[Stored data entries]
|---|

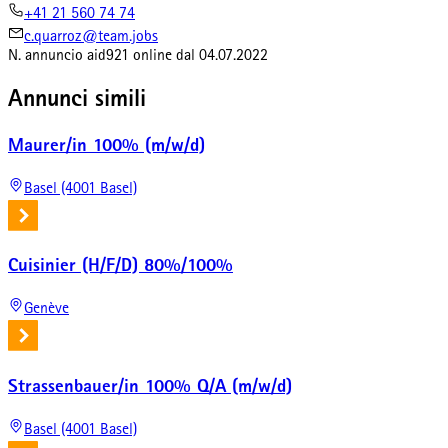
+41 21 560 74 74
c.quarroz@team.jobs
N. annuncio
aid921
online dal
04.07.2022
Annunci simili
Maurer/in 100% (m/w/d)
Basel (4001 Basel)
Cuisinier (H/F/D) 80%/100%
Genève
Strassenbauer/in 100% Q/A (m/w/d)
Basel (4001 Basel)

|---|

**What needs to be done**
From the line that contains "Maurer/in 100% (m/w/d)" through the end of the records above, print every line exactly and nothing else.

**Answer to this problem**
Maurer/in 100% (m/w/d)
Basel (4001 Basel)
Cuisinier (H/F/D) 80%/100%
Genève
Strassenbauer/in 100% Q/A (m/w/d)
Basel (4001 Basel)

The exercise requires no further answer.